Understanding Current Economic Conditions: A Peek At The Global Stock Market
Posted on December 7, 2009
Filed Under Share Trading | Leave a Comment
It’s been a difficult year for economics all over the world. With the tumble of the United States economy, in large part due to the absolute plummet of America-based stock markets, including the NASDAQ, a ripple effect was set into motion that reached further than many analysts could have predicted. While many talking heads experts recommended that it wasn’t a time to sell back in October of 2008, as the picture became clearer, many financial gurus were left scratching their heads in confusion.
Imagine then, the surprise at the turn that the global economy has taken in the past couple of years. People have watched in horror as bank accounts dwindled, companies were shuttered, and loans and credit became something that was increasingly difficult to maintain or apply for a new version of. However, it’s no surprise that after the events set in motion by the United States economy a couple of years back in the mortgage game, the world economy is currently recoiling
The reason that a global stock market could be brought down by a single country is simple: percentage of wealth of that one country compared to the entire world. The United States is a major global economic player, and it is a wonder that the stock market crash of the NASDAQ didn’t have more of a ripple effect around the world. As it is, enough countries were brought to the brink of bankruptcy, including many seen as stable, such as Iceland.
While in the past, the markets might not have been tied together as strongly, with globalization in all areas, especially business, things are a little different now. Markets depend on one another because nations depend on one another. Nations do a great deal of business, relying on one another for markets and raw materials, but more importantly, companies invest in each other’s markets.
It’s possible for Americans to try their luck on the Hong Kong exchange and for those in Europe to buy a great deal of stock in a publicly-traded American company. And the business whose job it is to regulate these sort of trades, as well as the investment companies dealing in mortgages, are supposed to have systems in place to sound the alarm if things start to go downhill.
While there are entities in check who are supposed to be keeping track of the conditions of various world markets, recent events show that sometimes those watchers clearly need to be watched, too. Especially after the near-gloomy crash of the late 1980s, when America vowed to put aside a path of excess and tone things down a bit, it’s shocking to see just 20 years later another difficult financial circumstance to navigate. Only this time, the rest of the world economy’s come with it.

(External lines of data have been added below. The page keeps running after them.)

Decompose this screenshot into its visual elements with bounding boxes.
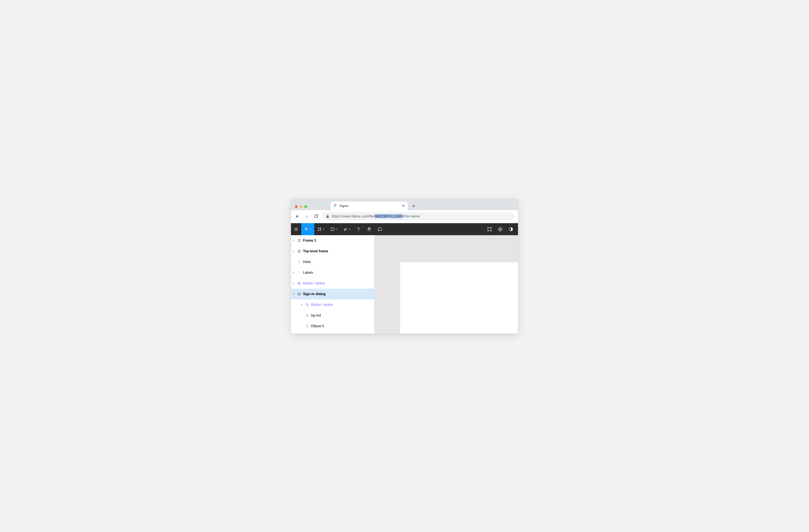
create-component-button[interactable] [495,223,505,235]
text-icon [297,260,301,264]
layer-label: Hello [303,260,311,264]
nav-reload-button[interactable] [313,214,319,219]
address-bar[interactable]: https://www.figma.com/file/ABCDEFG12345/… [323,212,515,220]
svg-point-2 [334,205,335,206]
figma-workspace: Frame 1 Top-level frame Hello Labels [291,235,518,334]
new-tab-button[interactable] [410,202,417,210]
url-suffix: /File-name [402,214,420,218]
component-icon [297,281,301,285]
disclosure-right-icon [300,304,304,306]
window-close-button[interactable] [295,205,298,208]
svg-rect-5 [327,216,329,218]
text-tool-button[interactable] [354,223,364,235]
svg-point-3 [335,205,337,206]
svg-point-25 [306,325,309,327]
layer-label: Frame 1 [303,238,316,243]
comment-tool-button[interactable] [375,223,385,235]
svg-rect-18 [298,271,300,274]
window-zoom-button[interactable] [304,205,307,208]
instance-icon [305,303,309,307]
layers-panel: Frame 1 Top-level frame Hello Labels [291,235,375,334]
figma-favicon-icon [333,204,337,208]
url-prefix: https://www.figma.com/file/ [332,214,375,218]
frame-icon [297,292,301,296]
layer-label: bg red [311,314,321,317]
nav-back-button[interactable] [294,214,300,219]
figma-toolbar [291,223,518,235]
svg-point-9 [487,227,488,228]
chevron-down-icon [349,228,350,230]
group-icon [297,270,301,275]
layer-row-button-active-instance[interactable]: Button / active [291,299,374,310]
tab-close-button[interactable] [402,205,405,207]
tab-title: Figma [339,204,400,208]
svg-point-0 [334,204,335,205]
ellipse-icon [305,324,309,328]
layer-label: Button / active [311,303,333,307]
layer-row-button-active-component[interactable]: Button / active [291,278,374,289]
layer-row-frame-1[interactable]: Frame 1 [291,235,374,246]
tab-strip: Figma [291,201,518,210]
disclosure-right-icon [292,250,295,252]
browser-tab[interactable]: Figma [331,201,408,210]
layer-label: Top-level frame [303,249,328,253]
layer-label: Labels [303,271,313,274]
svg-rect-8 [488,228,491,231]
layer-row-bg-red[interactable]: bg red [291,310,374,321]
layer-row-hello[interactable]: Hello [291,256,374,267]
pen-tool-button[interactable] [341,223,354,235]
move-tool-button[interactable] [301,223,314,235]
frame-tool-button[interactable] [314,223,327,235]
browser-window: Figma [291,199,518,334]
chevron-down-icon [335,228,338,230]
url-file-key: ABCDEFG12345 [375,214,402,218]
chevron-down-icon [323,228,324,230]
layer-row-ellipse-5[interactable]: Ellipse 5 [291,321,374,332]
svg-rect-24 [306,314,308,316]
disclosure-right-icon [292,271,295,274]
rectangle-icon [305,313,309,318]
mask-tool-button[interactable] [505,223,516,235]
frame-icon [297,238,301,243]
window-controls [295,205,307,210]
canvas-frame[interactable] [400,262,518,334]
svg-rect-23 [306,303,309,306]
component-tool-button[interactable] [484,223,495,235]
layer-row-labels[interactable]: Labels [291,267,374,278]
layer-label: Ellipse 5 [311,324,324,328]
svg-rect-13 [499,227,501,229]
svg-rect-21 [298,283,299,284]
svg-rect-19 [298,282,300,283]
frame-icon [297,249,301,253]
browser-chrome: Figma [291,199,518,223]
layer-row-sign-in-dialog[interactable]: Sign-in dialog [291,289,374,299]
svg-rect-20 [298,284,300,285]
layer-label: Sign-in dialog [303,292,326,296]
disclosure-right-icon [292,282,295,284]
svg-point-1 [335,204,337,205]
svg-rect-6 [331,228,334,230]
hand-tool-button[interactable] [364,223,375,235]
svg-point-11 [487,230,488,231]
svg-rect-16 [501,228,503,230]
disclosure-right-icon [292,240,295,242]
svg-rect-22 [299,283,301,284]
svg-point-7 [345,229,345,230]
layer-label: Button / active [303,281,325,285]
chevron-down-icon [309,228,311,230]
window-minimize-button[interactable] [299,205,303,208]
lock-icon [326,215,329,218]
main-menu-button[interactable] [291,223,301,235]
svg-point-10 [491,227,492,228]
figma-canvas[interactable] [375,235,518,334]
svg-point-12 [491,230,492,231]
layer-row-top-level-frame[interactable]: Top-level frame [291,246,374,256]
svg-rect-14 [499,230,501,231]
svg-rect-15 [498,228,500,230]
disclosure-down-icon [292,293,295,295]
shape-tool-button[interactable] [327,223,341,235]
svg-point-4 [334,206,335,207]
address-row: https://www.figma.com/file/ABCDEFG12345/… [291,210,518,223]
nav-forward-button[interactable] [304,214,309,219]
url-text: https://www.figma.com/file/ABCDEFG12345/… [332,214,420,218]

It wasn’t just the market, but the banks, that played a part in the latest near-collapse. With so many banks folding left and right, not just in the United States but in many European nations, and even as far away as Asia, federal governments had to scramble. In some countries, like Iceland, the federal government couldn’t bail out the banks and outsiders had to step in, while in the United States, the government now owns shares in Bank of America, like it or not, and BoA has been an integral part of taking over other failing banks.
Understanding the global stock market is difficult for regular people, especially in such difficult economic times, but it’s always helpful to keep one fact in mind when trying to keep up with the financial news on television and the radio, as well as in the newspaper: the recent occurrences were baffling trained watchers and economists, so whatever doublespeak or deception is currently in place, it was designed not just for regular people to miss, but for highly trained professionals.